A wider body of sleep research has further established that sleep disturbance is both a consequence and a driver of mood disorders — nearly all anxiety and depressive conditions co-occur with sleep abnormalities. Prioritising sleep hygiene — consistent timing, a cool environment, limited screen exposure before bed — is among the most evidence-supported strategies you can adopt for emotional wellbeing.
Mindfulness and Brain Structure
Can meditation actually change your brain? The early evidence is intriguing. A 2011 controlled longitudinal study — 16 participants in the MBSR group and 17 controls — followed people through an 8-week Mindfulness-Based Stress Reduction programme. MRI scans revealed measurable increases in grey matter density in the hippocampus (learning and emotional control), posterior cingulate cortex (self-awareness), and temporoparietal junction (empathy and perspective-taking) — changes not observed in the control group.14 Subsequent replication studies have produced mixed results, and larger trials are needed to confirm the magnitude of these structural changes.
These findings suggest that regular mindfulness practice may do more than reduce subjective stress — it could support brain regions involved in emotional regulation, providing a neurobiological foundation for long-term resilience. The evidence isn't conclusive yet, but it's compelling enough to take seriously.
Is Stress-Related Brain Change Reversible?

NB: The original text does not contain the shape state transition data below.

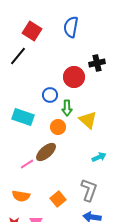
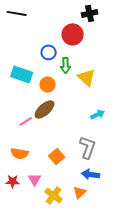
black line: (18, 56) -> (17, 13), turned 60
black cross: (97, 63) -> (90, 13), moved
orange circle: (58, 127) -> (48, 84), moved

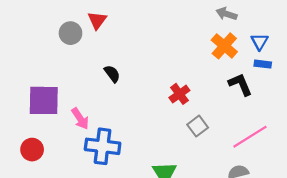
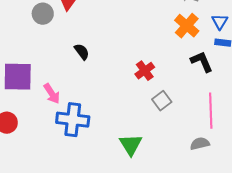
pink line: (250, 137) -> (211, 111), turned -60

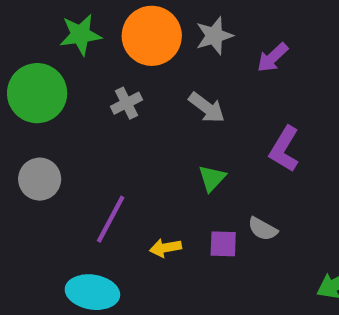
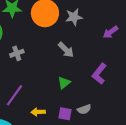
purple arrow: (273, 58) -> (110, 32), moved
gray cross: (126, 103) -> (17, 53), moved
gray semicircle: (263, 229) -> (84, 109), turned -56

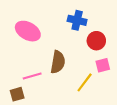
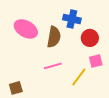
brown semicircle: (58, 62) -> (54, 37), moved
pink line: (32, 76) -> (53, 66), moved

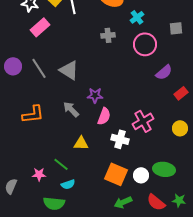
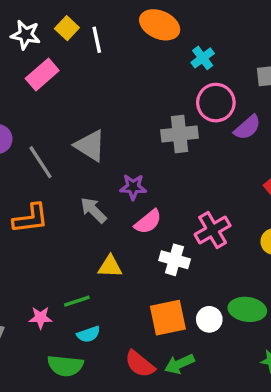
gray cross: (108, 35) -> (179, 134), moved, size x1.5
gray line: (39, 68) -> (40, 162), moved
purple semicircle: (164, 72) -> (247, 127), moved
pink semicircle: (104, 116) -> (148, 222), turned 30
green line: (61, 164) -> (77, 301), turned -56
orange square: (116, 174) -> (168, 318), turned -35
red semicircle: (156, 202) -> (140, 364), moved

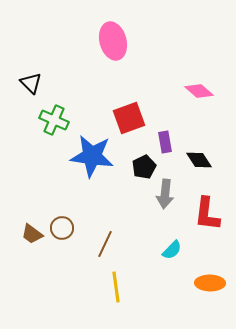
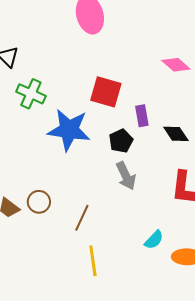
red square: (129, 118) -> (106, 92), turned 36
gray arrow: (165, 194) -> (126, 176), moved, turned -32
cyan semicircle: (172, 250) -> (154, 240), moved

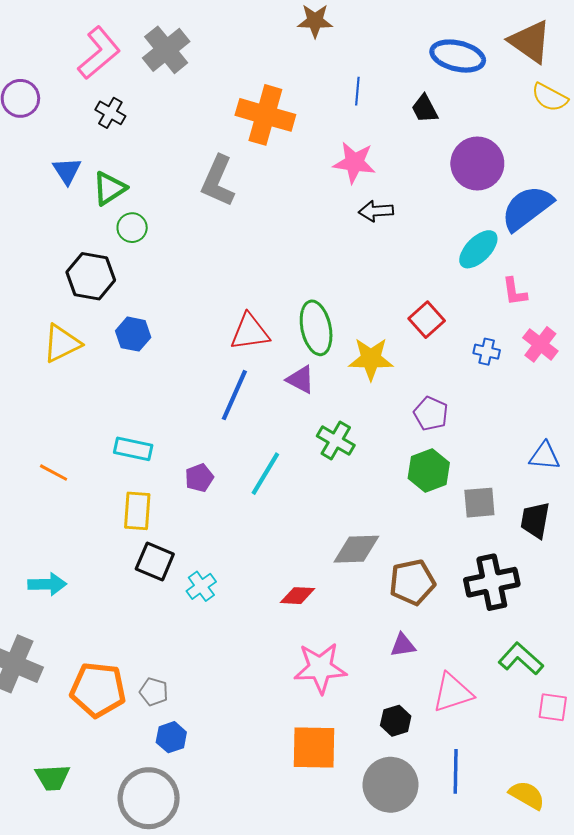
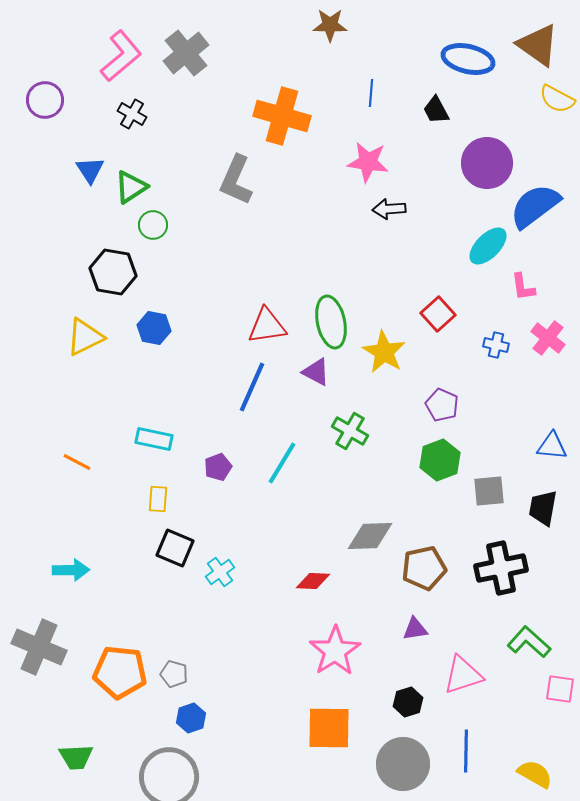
yellow star: (371, 359) -> (384, 352), turned 30
yellow rectangle: (137, 511) -> (158, 499), size x0.7
pink star: (320, 668) -> (335, 651), turned -30

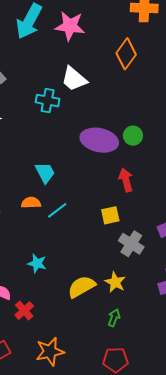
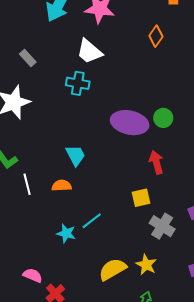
orange diamond: (126, 54) -> (156, 36), size x0.7
white trapezoid: (74, 79) -> (89, 51), moved
cyan line: (57, 210) -> (92, 221), moved
cyan star: (37, 263) -> (66, 233), moved

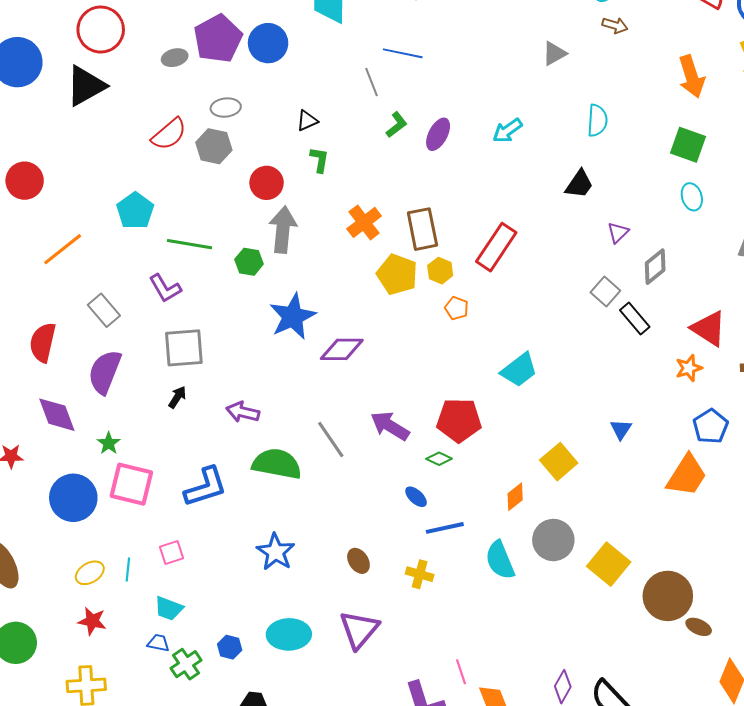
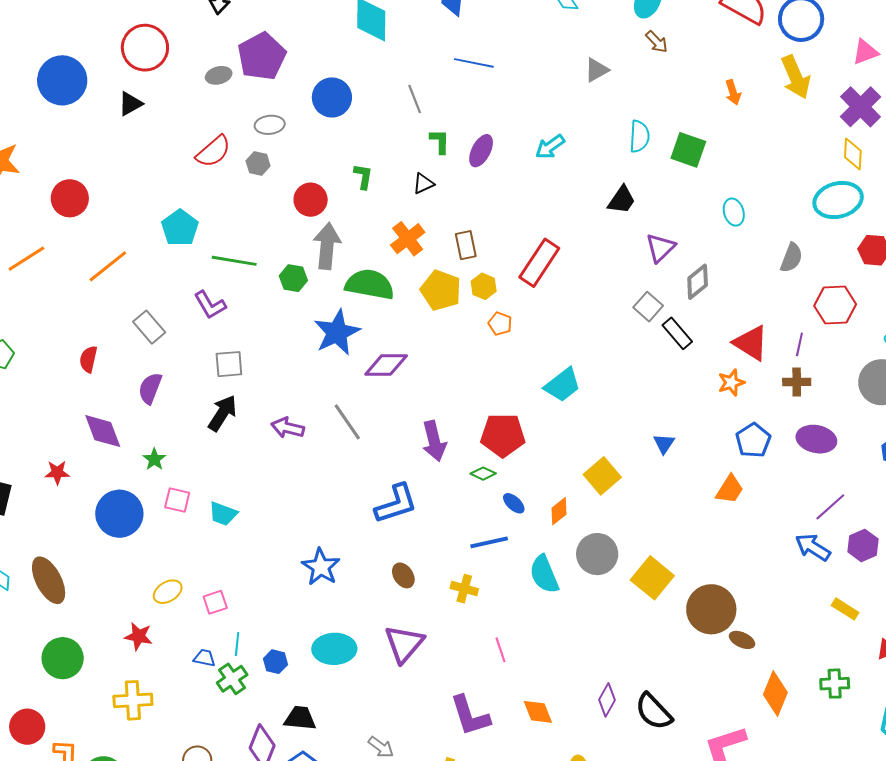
brown arrow: (615, 25) -> (657, 42), turned 30
blue circle: (268, 43) -> (332, 97), moved
blue line: (403, 53) -> (474, 63), moved
orange arrow: (691, 77) -> (733, 92), size x0.6
black triangle: (86, 86) -> (130, 104), size x0.6
black triangle: (307, 121) -> (423, 184), moved
green L-shape: (397, 125) -> (440, 141), turned -52
green square: (688, 145) -> (688, 150), moved
gray hexagon: (214, 146) -> (258, 163), size x0.7
brown rectangle: (422, 229) -> (466, 245), size x0.7
purple triangle: (618, 232) -> (660, 248), size x1.4
red semicircle: (43, 342) -> (88, 359), size x0.7
gray square: (184, 348) -> (229, 364), size x0.7
purple semicircle: (105, 372) -> (150, 388), size x0.7
black arrow: (177, 397) -> (222, 413), size x1.6
purple arrow: (390, 426) -> (434, 441), turned -135
gray line: (331, 440) -> (347, 422), moved
green semicircle: (277, 464) -> (370, 284), moved
orange trapezoid: (687, 476) -> (730, 489), size x0.7
pink square: (131, 484) -> (177, 500), size x0.6
blue L-shape: (206, 487) -> (396, 504), moved
blue ellipse: (416, 497) -> (514, 503), moved
pink square: (171, 553) -> (215, 602), moved
cyan line: (128, 570) -> (237, 644), moved
yellow ellipse: (90, 573) -> (168, 592), moved
cyan trapezoid: (169, 608) -> (223, 514), moved
pink line: (461, 672) -> (501, 650), moved

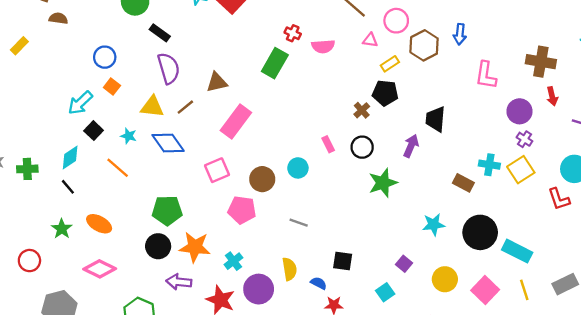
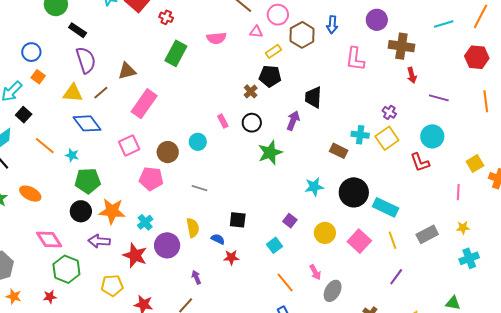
red cross: (293, 33) -> (166, 17), moved
purple circle: (519, 111) -> (377, 20), moved
cyan star: (129, 136) -> (72, 155), moved
pink diamond: (100, 269) -> (49, 239), moved, turned 32

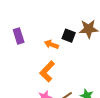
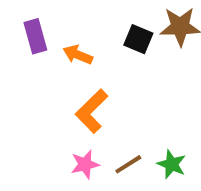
orange arrow: (51, 44) -> (78, 55), moved

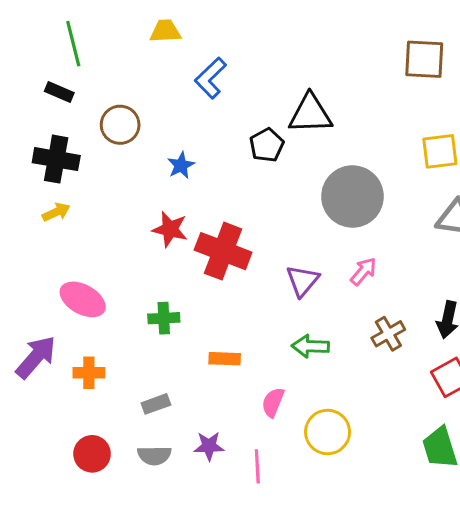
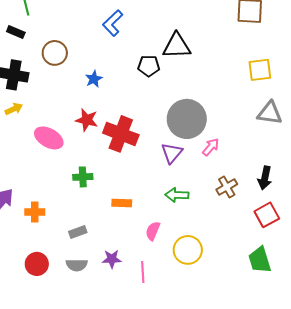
black pentagon: (267, 145) -> (149, 66), turned 30
gray circle: (352, 197) -> (187, 119), moved
pink ellipse: (83, 299) -> (49, 138), moved

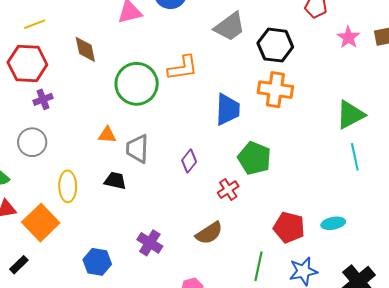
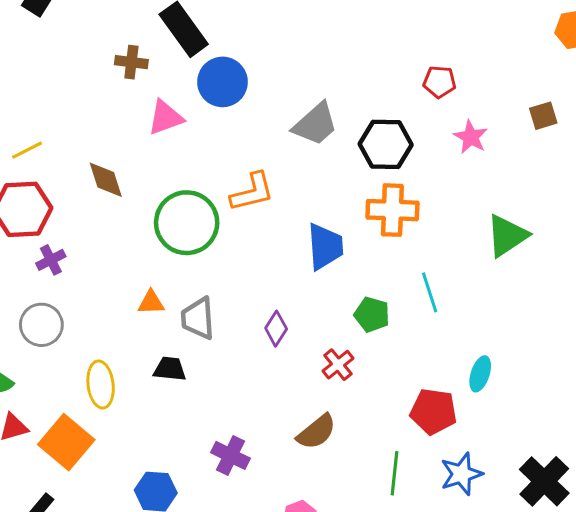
pink star: (348, 37) -> (471, 137), moved
cyan line: (355, 157) -> (430, 292), moved
green pentagon: (254, 158) -> (372, 314), size x0.7
cyan ellipse: (333, 223) -> (480, 374), moved, turned -55

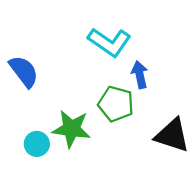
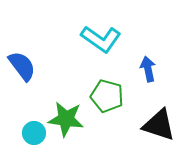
blue arrow: (140, 75) -> (148, 69), moved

This might be the most important question in the whole article — and the answer is genuinely encouraging. Neuroplasticity, the brain's ability to reorganise its structure and function in response to experience, operates in both directions. The same mechanisms that allow chronic stress to shrink the hippocampus and weaken prefrontal connections also allow recovery when stressors are addressed and supportive conditions are introduced.15
A 2009 controlled study demonstrated that stress-induced rewiring of prefrontal circuitry was reversible when stressors were moderate in intensity and relatively short-lived — on the order of weeks rather than years.15 Animal studies have shown remarkable neuronal resilience when stress is discontinued and supportive interventions — such as exercise and enriched environments — are introduced.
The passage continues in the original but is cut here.